IRAQ: The aircraft banked sharply and the city below came into view, a sprawl of grey concrete sliced by two rivers. A muggy haze shrouded the landscape. It was January 2005 and this was now home, Baghdad.
The drive from the airport was a bleak introduction to blast-proof walls, razor wire, checkpoints and military convoys, with the occasional flash of normality, children playing, stalls of oranges and grapefruits, street sweepers.
Iraq was one week away from an election and the start of a tumultuous year, which I was to cover for the Guardian. The fate of the US-led occupation and the attempt to build a democratic state on the ashes of Saddam Hussein's regime hung in the balance.
The challenge for foreign correspondents was to gather information without getting themselves or their Iraqi staff kidnapped, maimed or killed. After settling into the Hamra hotel, a fortified compound in the middle class district of Karrada, I had an additional goal: not to go mad.
As a potential target for insurgents and criminal gangs daily life was heavily circumscribed, verging on claustrophobic. No leaving the hotel without my two interpreters and two drivers, no interviews in the street beyond 20 minutes, no visits to Arab Sunni districts where most of the fighting took place, no going out after dark.
For exercise I would go on to the roof at sunset and skip with a jump rope, ignoring helicopters overhead and mortars in the distance. One of the world's most important stories was unfolding within earshot and I could not chronicle it properly.
We would hear of government forces sweeping through Sunni neighbourhoods, arresting boys and men who subsequently turned up in a ditch bound and shot, or of rival insurgent groups clashing, foreign Islamists versus home-grown rebels, and too often we could not follow up and verify details. There was a numbing complexity to the interplay within and between the coalition forces and the Kurds, Shias and Sunnis, with all sides churning out rumour, propaganda and misinformation.
Was the insurgency fragmenting or growing stronger? What proportion of Iraqis wanted the Americans to leave, and when? Were things getting worse or better? Facts were elusive and I could only wonder at the pundits, both pro- and anti-invasion, who from thousands of miles away knew all the answers.
A good day was when a piece of the jigsaw fell into place, such as the stream of Shia voters in Najaf who, in January, rejected the secular coalition of the American favourite, Ayad Allawi, and elected an Iranian-linked religious coalition endorsed by Grand Ayatollah Ali al-Sistani.
Or that scorching April morning when the 7th US Cavalry rode into the town of Salman Pak, declared the area cleared of insurgents and, amid much back-slapping, drank a farmer's tea.
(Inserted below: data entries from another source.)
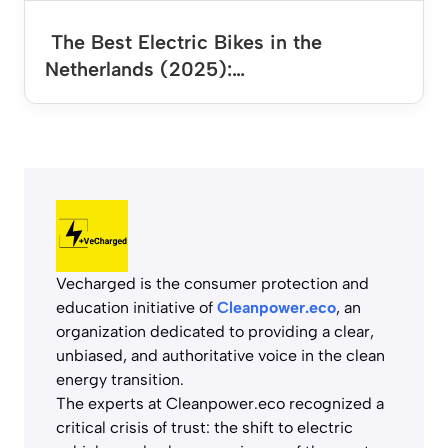
The Best Electric Bikes in the
Netherlands (2025):…
Vecharged is the consumer protection and
education initiative of
Cleanpower.eco
, an
organization dedicated to providing a clear,
unbiased, and authoritative voice in the clean
energy transition.
The experts at Cleanpower.eco recognized a
critical crisis of trust: the shift to electric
But the old man's hands shook as he served it; he knew that with nightfall the Americans would leave and the insurgents would return.
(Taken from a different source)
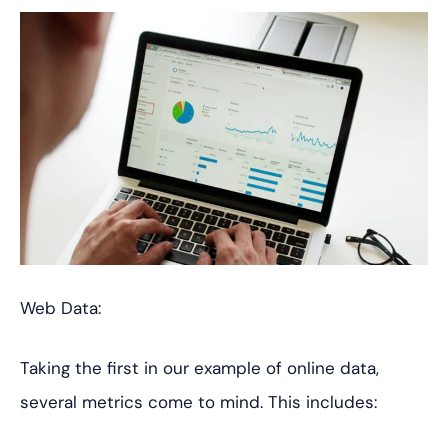
Web Data:
Taking the first in our example of online data,
several metrics come to mind. This includes:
A really good day was when someone knowledgeable gave it to you straight, such as Basra's police chief, Gen Hassan al-Sade, who admitted what was long suspected: half his force had been infiltrated by Shia militias and moonlighted as political assassins.
These were no more than fragments of the story but better than nothing.
Every few months I would "embed" with the US or British military, skimming out of the capital on a helicopter to a base where a major would brief us on the schools rebuilt, the arms caches discovered, the "bad guys" caught or killed, a list of numbers which showed the coalition winning.
On patrol in Mosul and Falluja, you could half-believe it: insurgents were no longer openly in control and the Iraqi army was slowly taking over from the Americans. But then insurgents would seize towns near the Syrian border and the big picture would again blur.
Death was everywhere and it had no dignity. Mosque walls studded with the flesh of suicide bombers, morgue slabs occupied by waxy corpses, plastic bags filled with jumbled remains.
On October 19th I was kidnapped but soon released and bundled out of the country. The timing was good. Not long after, the Hamra was bombed and my room badly damaged.
For the sake of trying to understand events, however constrained the reporting, I am glad colleagues remain in Iraq. Good luck to them. I have no plans to return.